Tangle let out another delighted squeal, and scooped him up in a bear hug. For the second time in under five minutes, Tails felt his feet leave the ground. “Woohoo! You’re the best, Tails!”
Tails laughed as she set him back on his feet, his own tails swishing behind him. “Heheh, well . . . I try.”
- - -
It wasn’t too uncommon for there to be reports of explosions in the general vicinity of Tails’ Mystic Ruins workshop. Tails was a super genius, but he was a super genius who often worked with explosive materials and way too much electrical charge, and so every now and then, things were bound to get a little explode-y.
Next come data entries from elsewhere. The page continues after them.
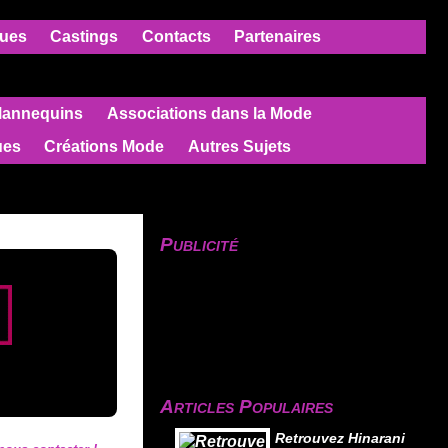
ues
Castings
Contacts
Partenaires
Mannequins
Associations dans la Mode
ues
Créations Mode
Autres Sujets
Publicité
Articles Populaires
Retrouvez Hinarani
So when there was talk of an occasional kaboom heard in the Mystic Ruins, Sonic didn’t usually get too worried.
But sometimes it wasn’t just one kaboom. Sometimes it was multiple kabooms. And when those multiple kabooms were accompanied by talks of missiles and rockets and lots of yelling . . . that’s when Sonic’s quills got set on edge.
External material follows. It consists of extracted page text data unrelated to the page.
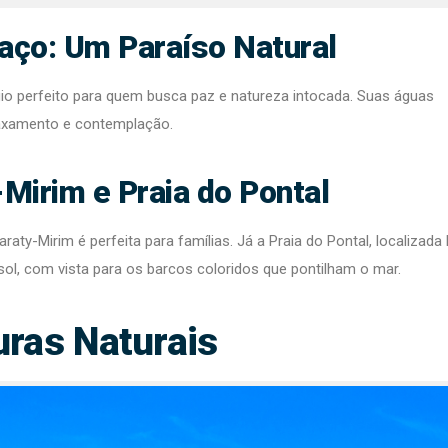
aço: Um Paraíso Natural
úgio perfeito para quem busca paz e natureza intocada. Suas águas
elaxamento e contemplação.
-Mirim e Praia do Pontal
aty-Mirim é perfeita para famílias. Já a Praia do Pontal, localizad
sol, com vista para os barcos coloridos que pontilham o mar.
ras Naturais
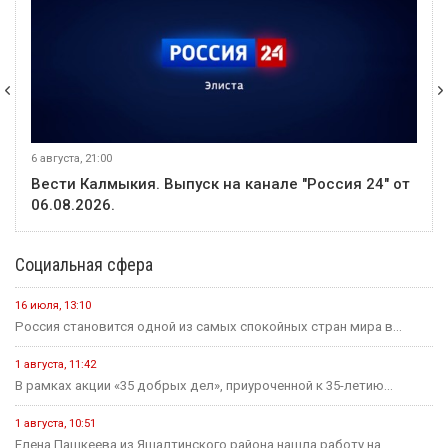
6 августа, 21:00
Вести Калмыкия. Выпуск на канале "Россия 24" от
06.08.2026.
Социальная сфера
16 июля, 13:10
Россия становится одной из самых спокойных стран мира в...
1 августа, 11:42
В рамках акции «35 добрых дел», приуроченной к 35-летию...
1 августа, 10:51
Елена Пашкеева из Яшалтинского района нашла работу на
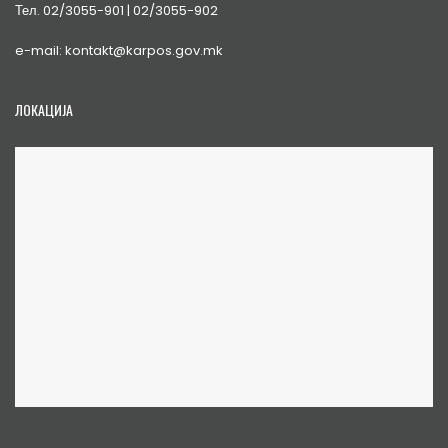
Тел. 02/3055-901 | 02/3055-902
e-mail: kontakt@karpos.gov.mk
ЛОКАЦИЈА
It wasn’t in his nature to panic right away. Multiple kabooms, rockets, and yelling didn’t necessarily mean that Eggman had decided to strike again, targeting Tails’ workshop directly this time. But when Sonic tried calling and got voicemail—well, that still didn’t necessarily mean Tails was in danger. Maybe he was just caught up in whatever he was working on, and didn’t hear his communicator beep. So Sonic tried again, and once more, got voicemail. And when he tried a third time . . .
Well, he didn’t try a third time. Kabooms, missiles, yelling, voicemail. All four things combined meant it was time to pay the Mystic Ruins workshop a visit.
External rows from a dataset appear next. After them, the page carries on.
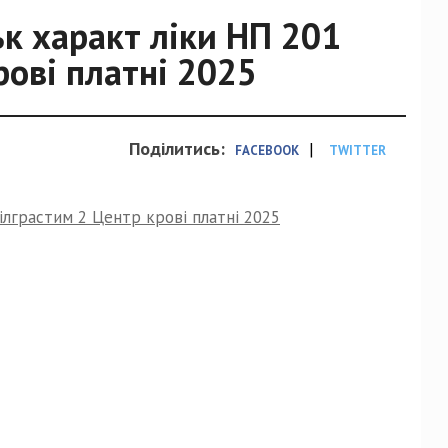
ьк характ ліки НП 201
рові платні 2025
Поділитись:
|
FACEBOOK
TWITTER
філграстим 2 Центр крові платні 2025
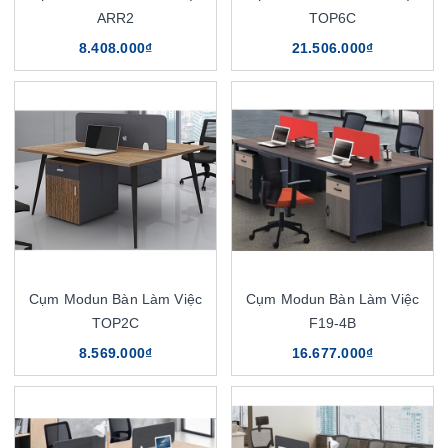
ARR2
TOP6C
8.408.000₫
21.506.000₫
Cụm Modun Bàn Làm Việc
Cụm Modun Bàn Làm Việc
TOP2C
F19-4B
8.569.000₫
16.677.000₫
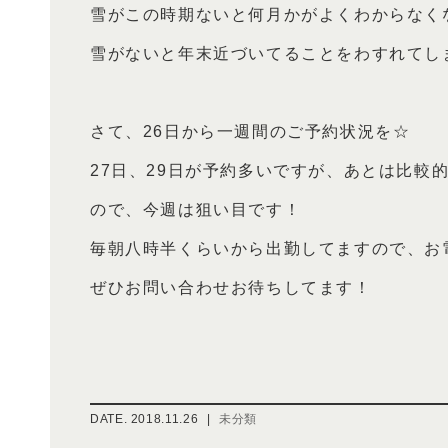
雪がこの時期ないと何月かがよくわからなくな
雪がないと年末近づいてることをわすれてしま
さて、26日から一週間のご予約状況を☆
27日、29日が予約多いですが、あとは比較
ので、今週は狙い目です！
毎朝八時半くらいから出勤してますので、お
ぜひお問い合わせお待ちしてます！
DATE.
2018.11.26
|
未分類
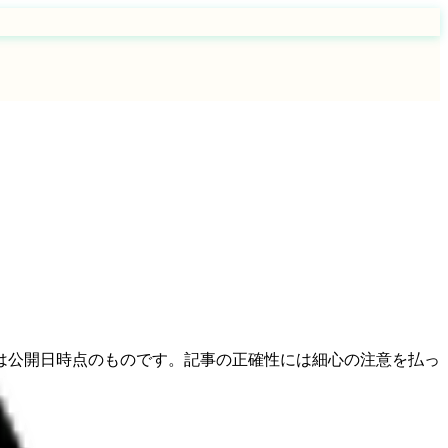
は公開日時点のものです。記事の正確性には細心の注意を払っ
Fortunately, he wasn’t too far away. He made it to Tails’ home in record time, picking up the pace when he caught sight of the wispy spirals of smoke rising in the sky from Mystic Ruins’ border. As he wound his way through the Ruins, he spied no badniks—but then, that was probably intentional. Ol’ Egghead was probably laying a trap. Not a very good one, considering how fast word spread that something was going down in Mystic Ruins, and how obvious the smoke was visible against the sky, but—
Another explosion rent the air, and rocked the earth enough so that Sonic stumbled as he reached Tails’ front door. Immediately following, he heard a whoop of delighted laughter from behind the workshop.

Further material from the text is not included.